Analysis on “The Gospel According to Mark”

Jorge Luis Borges was an Argentinean writer, poet and essayist, who belonged to the Ultraist, and who used a dream-like world, a paradox of reality, to criticize and comment on then socio political situation of Argentina during the beginning of the XX century (Rodriguez Monegal). Borges is known for creating a complex intellectual landscape that, with the use of irony, allows for a deeper philosophical understanding of his writings (Ciabattari). In the story “The Gospel According to Mark” we encounter the irony of the wise man being the ignorant.

As the story unfolds we are given details that point towards Espinoza being the wise character:

As an exercise in translation, and maybe to find out whether the Gutres understood any of it, Espinosa decided to begin reading them that text after their evening meal. It surprised him that they listened attentively, absorbed.

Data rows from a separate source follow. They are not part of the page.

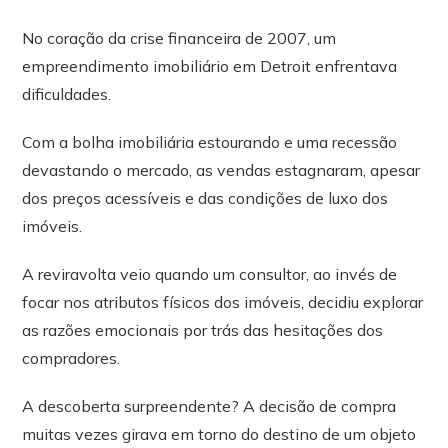
No coração da crise financeira de 2007, um
empreendimento imobiliário em Detroit enfrentava
dificuldades.
Com a bolha imobiliária estourando e uma recessão
devastando o mercado, as vendas estagnaram, apesar
dos preços acessíveis e das condições de luxo dos
imóveis.
A reviravolta veio quando um consultor, ao invés de
focar nos atributos físicos dos imóveis, decidiu explorar
as razões emocionais por trás das hesitações dos
compradores.
A descoberta surpreendente? A decisão de compra
muitas vezes girava em torno do destino de um objeto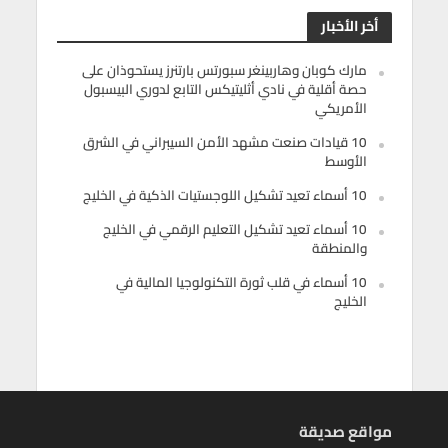
أخر الأخبار
مارك كوبان وهاربينغر سبورتس بارتنرز يستحوذان على
حصة أقلية في نادي أثليتيكس التابع لدوري البيسبول
الأمريكي
10 قيادات صنعت مشهد الأمن السيبراني في الشرق
الأوسط
10 أسماء تعيد تشكيل اللوجستيات الذكية في الخليج
10 أسماء تعيد تشكيل التعليم الرقمي في الخليج
والمنطقة
10 أسماء في قلب ثورة التكنولوجيا المالية في
الخليج
مواقع صديقة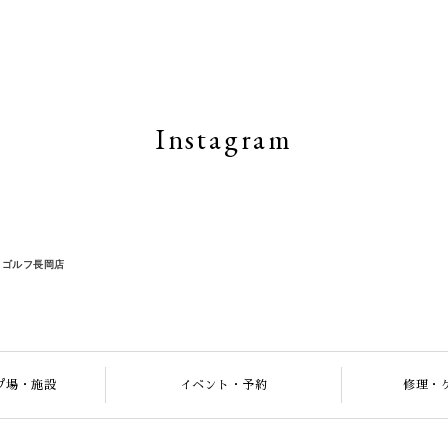
Instagram
ツ＆ゴルフ長岡店
プ場・施設
イベント・予約
修理・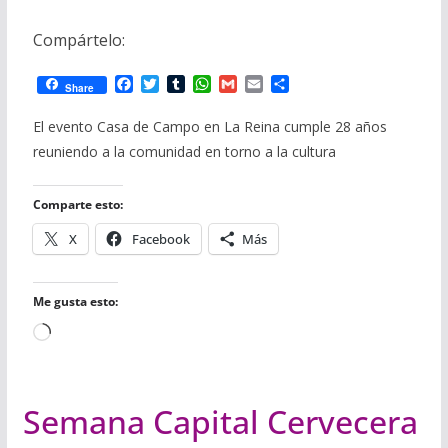
Compártelo:
F
T
T
W
G
E
C
Share
a
w
u
h
m
m
o
c
i
m
a
a
a
m
El evento Casa de Campo en La Reina cumple 28 años
e
t
b
t
i
i
p
reuniendo a la comunidad en torno a la cultura
b
t
l
s
l
l
a
o
e
r
A
r
o
r
p
t
Comparte esto:
k
p
i
r
X
Facebook
Más
Me gusta esto:
Cargando...
Semana Capital Cervecera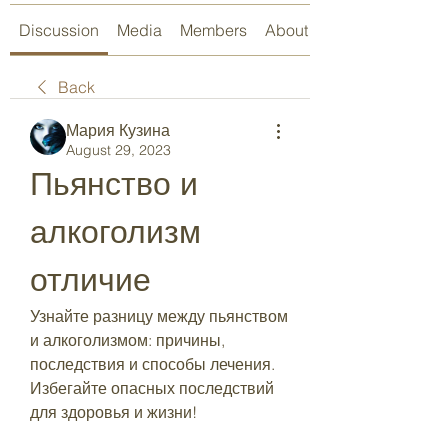
Discussion
Media
Members
About
Back
Мария Кузина
August 29, 2023
Пьянство и 
алкоголизм 
отличие
Узнайте разницу между пьянством 
и алкоголизмом: причины, 
последствия и способы лечения. 
Избегайте опасных последствий 
для здоровья и жизни!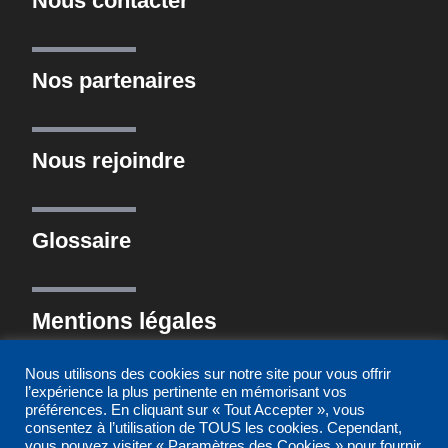
Nous contacter
Nos partenaires
Nous rejoindre
Glossaire
Mentions légales
Nous utilisons des cookies sur notre site pour vous offrir
l’expérience la plus pertinente en mémorisant vos
Politique de confidentialité
préférences. En cliquant sur « Tout Accepter », vous
consentez à l’utilisation de TOUS les cookies. Cependant,
vous pouvez visiter « Paramètres des Cookies » pour fournir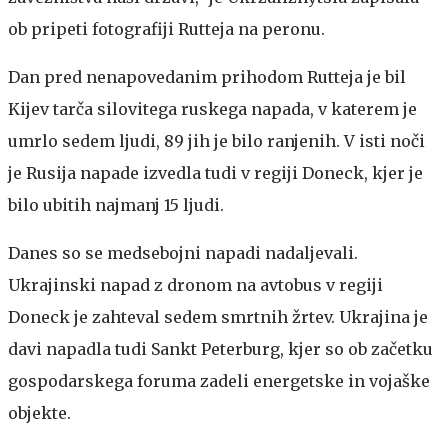
ob pripeti fotografiji Rutteja na peronu.
Dan pred nenapovedanim prihodom Rutteja je bil
Kijev tarča silovitega ruskega napada, v katerem je
umrlo sedem ljudi, 89 jih je bilo ranjenih. V isti noči
je Rusija napade izvedla tudi v regiji Doneck, kjer je
bilo ubitih najmanj 15 ljudi.
Danes so se medsebojni napadi nadaljevali.
Ukrajinski napad z dronom na avtobus v regiji
Doneck je zahteval sedem smrtnih žrtev. Ukrajina je
davi napadla tudi Sankt Peterburg, kjer so ob začetku
gospodarskega foruma zadeli energetske in vojaške
objekte.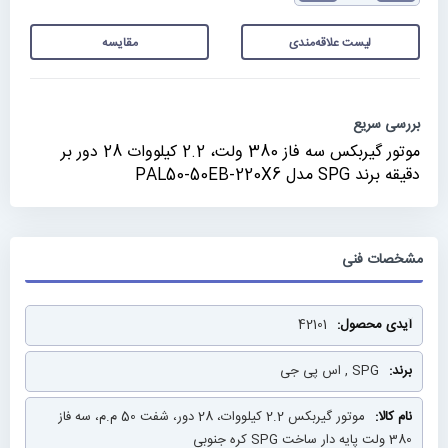
لیست علاقه‌مندی
مقایسه
بررسی سریع
موتور گیربکس سه فاز 380 ولت، 2.2 کیلووات 28 دور بر
دقیقه برند SPG مدل PAL50-50EB-220X6
مشخصات فنی
مشخصات
42101
فنی
SPG , اس پی جی
موتور گیربکس 2.2 کیلووات، 28 دور، شفت 50 م.م، سه فاز
380 ولت پایه دار ساخت SPG کره جنوبی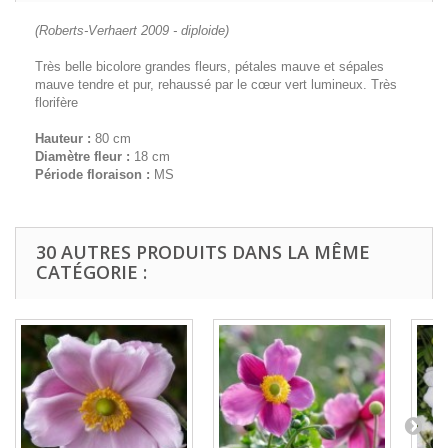
(Roberts-Verhaert 2009 - diploide)
Très belle bicolore grandes fleurs, pétales mauve et sépales
mauve tendre et pur, rehaussé par le cœur vert lumineux. Très
florifère
Hauteur :
80 cm
Diamètre fleur :
18 cm
Période floraison :
MS
30 AUTRES PRODUITS DANS LA MÊME
CATÉGORIE :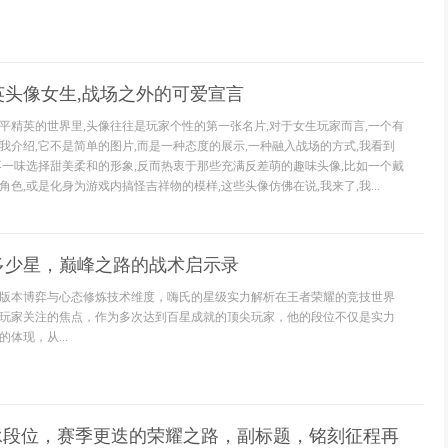
英头像女生,战场之外的可爱宣言
平精英的世界里,头像往往是玩家个性的第一张名片,对于女生玩家而言,一个有
我介绍,它不是简单的图片,而是一种态度的展示,一种融入战场的方式,我看到
不一味选择甜美柔和的形象,反而热衷于那些充满反差萌的趣味头像,比如一个戴
色,或是化身为游戏内搞怪吉祥物的模样,这些头像仿佛在说,我来了,我...
多少星，巅峰之路的战术启示录
版本博弈与心态修炼技术维度，嗨氏的星级实力解析在王者荣耀的竞技世界
玩家关注的焦点，作为多次达到百星成就的顶尖玩家，他的段位不仅是实力
体现，从...
继承段位，赛季更迭的荣耀之路，副标题，铭刻征程再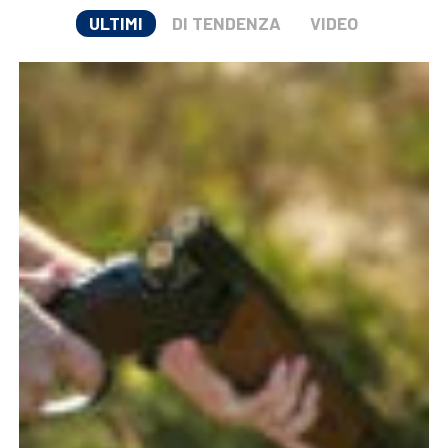
ULTIMI
DI TENDENZA
VIDEO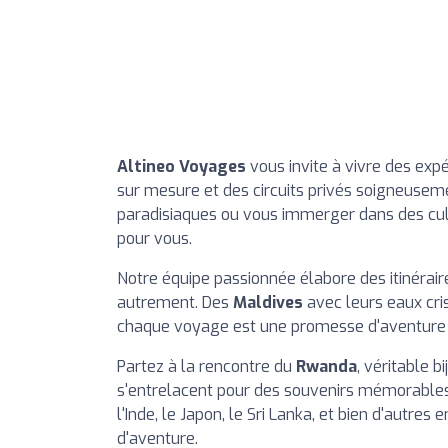
Altineo Voyages
vous invite à vivre des exp
sur mesure et des circuits privés soigneuseme
paradisiaques ou vous immerger dans des cult
pour vous.
Notre équipe passionnée élabore des itinérai
autrement. Des
Maldives
avec leurs eaux cri
chaque voyage est une promesse d'aventure e
Partez à la rencontre du
Rwanda
, véritable b
s'entrelacent pour des souvenirs mémorables
l'Inde, le Japon, le Sri Lanka, et bien d'autres
d'aventure.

Maybe the gold letters on the cover lent the book authority. It’s still there in their blood, Espinosa thought. It also occurred to him that the generations of men, throughout recorded time, have always told and retold two stories — that of a lost ship which searches the Mediterranean seas for a dearly loved island, and that of a god who is crucified on Golgotha. Remembering his lessons in elocution from his schooldays in Ramos Mejia, Espinosa got to his feet when he came to the parables (Borges).

Not only is Espinoza presented as the one with the most information, but he is also attempting to educate the Gutres.

It isn’t up until the end of the story that we realize that these attempts fail when Espinoza gets crucified. The failure however is only from the point of view of Espinoza because in the minds of the Gutres they are getting saved by doing so. Throughout the story Borges reveals details that make us believe that the Gutres are rather ignorant. They have forgotten how to speak English (even though it was the language of their ancestors) and they struggled with Spanish (the official language of where they live) “The chronicle broke off sometime during the 1870s, when they no longer knew how to write. After a few generations, they had forgotten English; their Spanish, at the time Espinosa knew them, gave them trouble” (Borges), Borges also writes about how they agreed with Espinoza even they didn’t fully understand hm.

One night, Espinosa asked them if people still remembered the Indian raids from back when the frontier command was located there in Junín. They told him yes, but they would have given the same answer to a question about the beheading of Charles I (Borges).

They were also unable to remember their birthdates or names of their ancestors: “Gauchos are apt to be ignorant of the year of their birth or of the name of the man who begot them” (Borges). It is also mentioned that despite the fact that they possessed knowledge about the cattle and the ranch they were unable to communicate it or explain it to Espinoza: “The Gutres, who knew so much about country things, were hard put to it to explain them” (Borges).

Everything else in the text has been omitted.